Work order
Pick each line containing "Claire" out of the records.

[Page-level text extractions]
:::::
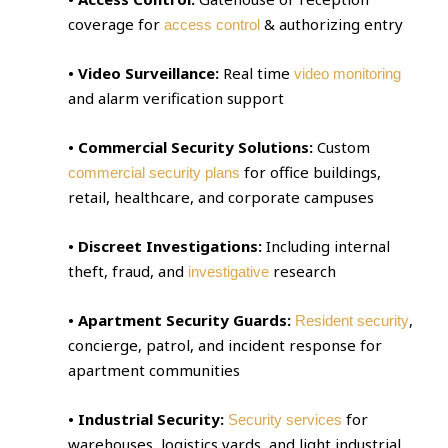
coverage for
& authorizing entry
access control
• Video Surveillance:
Real time
video monitoring
and alarm verification support
• Commercial Security Solutions:
Custom
for office buildings,
commercial security plans
retail, healthcare, and corporate campuses
• Discreet Investigations:
Including internal
theft, fraud, and
research
investigative
• Apartment Security Guards:
,
Resident security
concierge, patrol, and incident response for
apartment communities
• Industrial Security:
for
Security services
warehouses, logistics yards, and light industrial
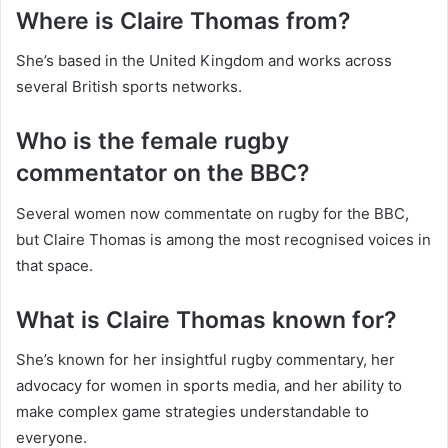
Where is Claire Thomas from?
She’s based in the United Kingdom and works across
several British sports networks.
Who is the female rugby
commentator on the BBC?
Several women now commentate on rugby for the BBC,
but Claire Thomas is among the most recognised voices in
that space.
What is Claire Thomas known for?
She’s known for her insightful rugby commentary, her
advocacy for women in sports media, and her ability to
make complex game strategies understandable to
everyone.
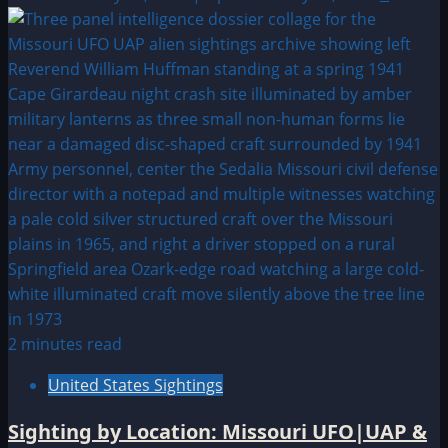
2 minutes read
United States Sightings
Sighting by Location: Missouri UFO|UAP &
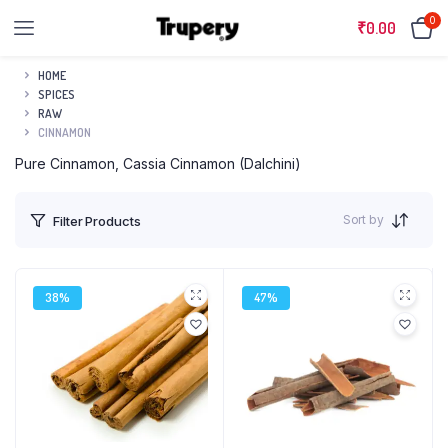
0
₹
0.00
HOME
SPICES
RAW
CINNAMON
Pure Cinnamon, Cassia Cinnamon (Dalchini)
Sort by
Filter Products
38%
47%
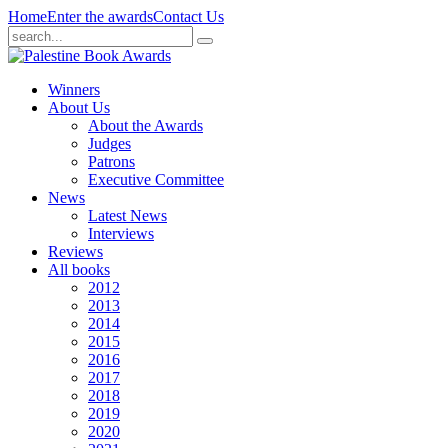
Home
Enter the awards
Contact Us
Winners
About Us
About the Awards
Judges
Patrons
Executive Committee
News
Latest News
Interviews
Reviews
All books
2012
2013
2014
2015
2016
2017
2018
2019
2020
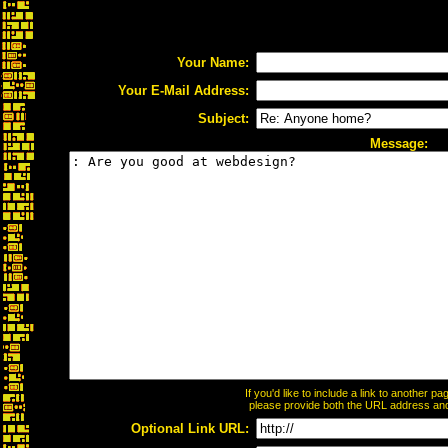
Your Name:
Your E-Mail Address:
Subject:
Message:
If you'd like to include a link to another 
please provide both the URL address and t
Optional Link URL:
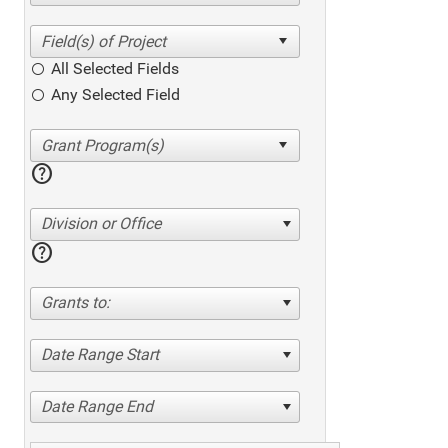
All Selected Fields
Any Selected Field
help
Division or Office
help
Grants to:
Date Range Start
Date Range End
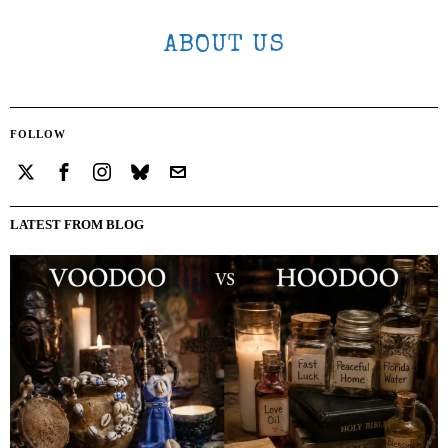
ABOUT US
FOLLOW
LATEST FROM BLOG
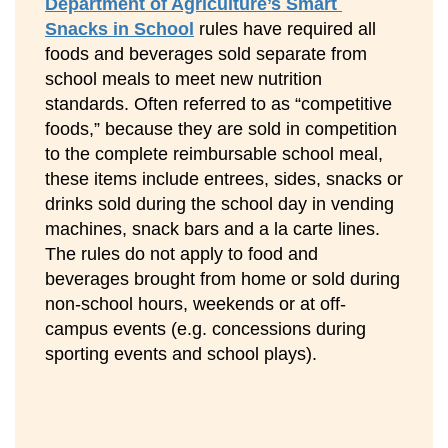
Department of Agriculture’s Smart 
Snacks in School
 rules have required all 
foods and beverages sold separate from 
school meals to meet new nutrition 
standards. Often referred to as “competitive 
foods,” because they are sold in competition 
to the complete reimbursable school meal, 
these items include entrees, sides, snacks or 
drinks sold during the school day in vending 
machines, snack bars and a la carte lines. 
The rules do not apply to food and 
beverages brought from home or sold during 
non-school hours, weekends or at off-
campus events (e.g. concessions during 
sporting events and school plays).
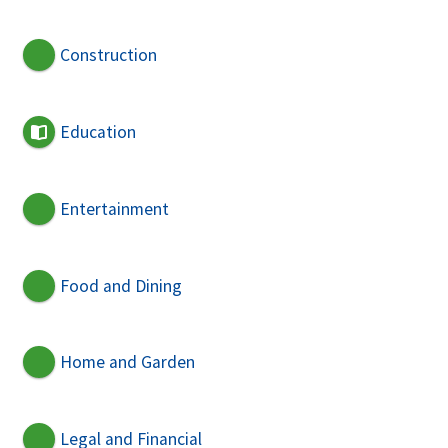
Construction
Education
Entertainment
Food and Dining
Home and Garden
Legal and Financial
:::::
Exercise answer
Where is Claire Thomas from?
but Claire Thomas is among the most recognised voices in
What is Claire Thomas known for?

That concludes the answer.